愛久澤記者「きょうでヘリの事故発生から2週間。強い風と白波が立つ中、未だ行方が分からない隊員の捜索が続けられています」

現場では発生から2週間が経った4月20日。自衛隊や海上保安庁による捜索が続いています。自衛隊の幹部ら10人が行方不明となる前代未聞の事故は大きな衝撃を与えました。

岸田総理(4月6日)「状況は防衛省で確認中だ。いずれにせよ人命救助最優先で取り組んでいく」

浜田防衛大臣(4月7日)「機体に搭乗していた第8師団長坂本陸相他9名について現在も発見に至っておりません。引き続き、行方不明者となっている10名の人命の捜索に全力を尽くす」

ヘリコプターの機影がレーダーから消えたのは、宮古島と橋でつながる伊良部島の北からおよそ3キロの地点。連日、24時間態勢で捜索が続けられましたが捜索は難航しました。

海上自衛隊 酒井良海上幕僚長(4月11日)「ソナー(音波探知機)を使って探索しているが、海底がかなりデコボコで、機体とサンゴの岩礁の見分けがつかない」

事故翌日から宮古島地方の天候が不安定だったことに加えサンゴ礁などの複雑な海底の地形が捜索を阻んでいたのです。

行方不明者に繋がる有力な手がかりはないまま、事故発生から1週間が経った今月13日。
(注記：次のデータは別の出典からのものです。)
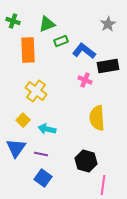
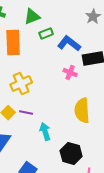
yellow cross: (36, 91) -> (21, 84), turned 30
cyan arrow: (47, 129) -> (45, 132), moved, turned 60
purple line: (41, 154) -> (26, 112), moved

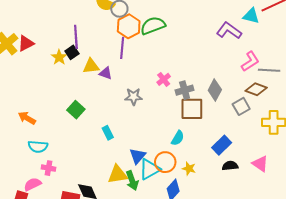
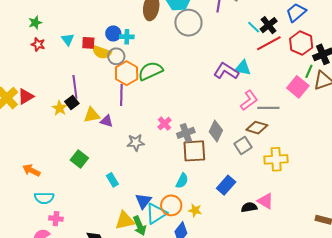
cyan triangle: (251, 16) -> (243, 68), moved
black semicircle: (230, 166) -> (249, 207), moved

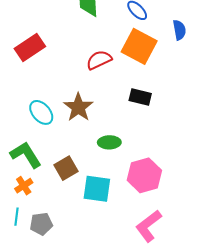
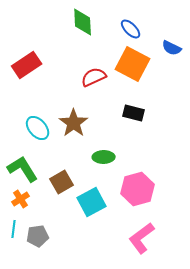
blue semicircle: (179, 30) -> (172, 48), turned 126
cyan square: (97, 189) -> (92, 202), turned -36

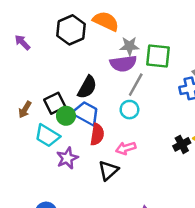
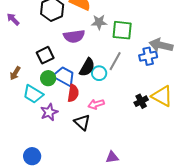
purple semicircle: (123, 63) -> (74, 36), moved
gray line: (136, 85) -> (115, 61), moved
black semicircle: (87, 87) -> (87, 67), moved
black square: (55, 103) -> (45, 55), moved
black triangle: (108, 171) -> (82, 122), turned -36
事態が大きく動きました。

上江洲記者(4月13日)「現在も確認作業にあたる自衛隊の船でしょうか。真っ暗な中に小さな明かりがぽつぽつと見えています」

捜索にあたっていた海上自衛隊の艦艇が海中で隊員とみられる人の姿と機体の胴体部分を発見。レーダーが消えた地点とはおよそ4キロ離れていました。

平良記者(4月14日)「飽和潜水の作業に着手したようです。船上に人の姿が見えます」

ダイバーが深海まで潜水する『飽和潜水』を始めるも機材トラブルや天候の影響で難航。事故発生から10日目にして初めて、行方不明になっていた隊員2人を引きあげ。その後、死亡が確認されました。
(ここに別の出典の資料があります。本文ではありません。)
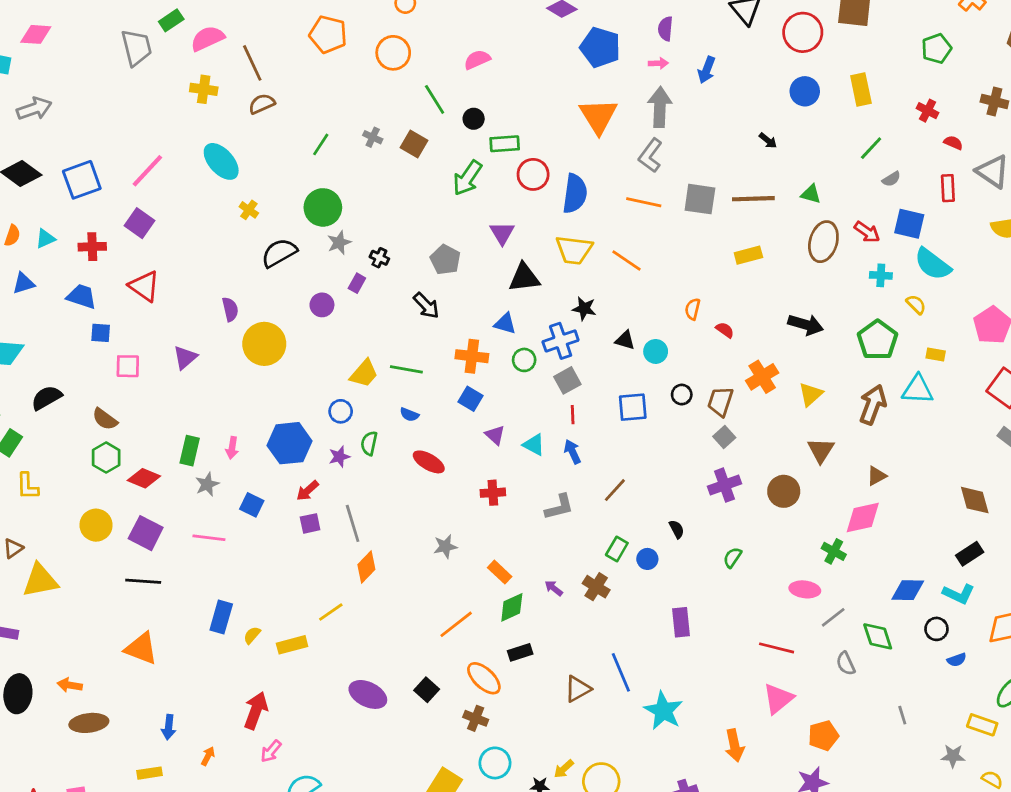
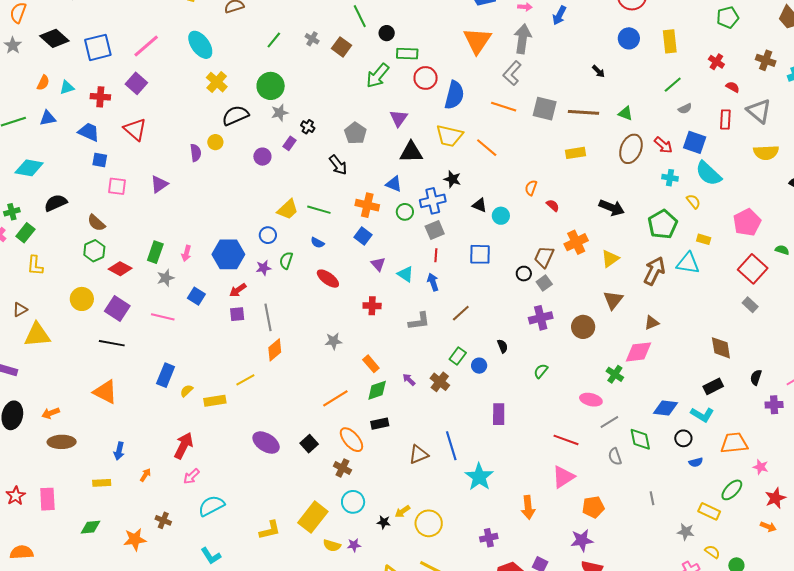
yellow cross: (249, 210) -> (217, 82), size x1.5
yellow circle: (264, 344) -> (215, 142), moved, size x0.5
black circle: (682, 395) -> (524, 274), moved
orange arrow: (70, 685) -> (51, 413), turned -36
田場カメラマン(4月20日)「午後5時47分、要救助者を乗せたと思われる船が、今港へと出港しました」

自衛隊は連日、海底で見つかった隊員を引きあげ、20日までに、隊員10人のうち5人が死亡、6人目が海中で見つかっていますが、残る4人は依然行方不明のままです。

宮古島周辺の島々には至る所で自衛隊車両や隊員の姿があり、未だ緊張が残っています。

地元漁師 池間勝正さん「2週間になったら大変だと思うよ、探すのはね。漁師はみんな同じ考えを持っているから。早くあがってほしい一人でも多く」
伊良部漁業協同組合 普天間一子さん「捜索を職場から見て目の当たりにするとどうしても家族の所に無事に返してあげたいという気持ちです」

ヘリコプターに何があったのか。政府は残る隊員の捜索をいそぐと共に、原因究明に向け機体の回収に向けた作業を進めていく方針です。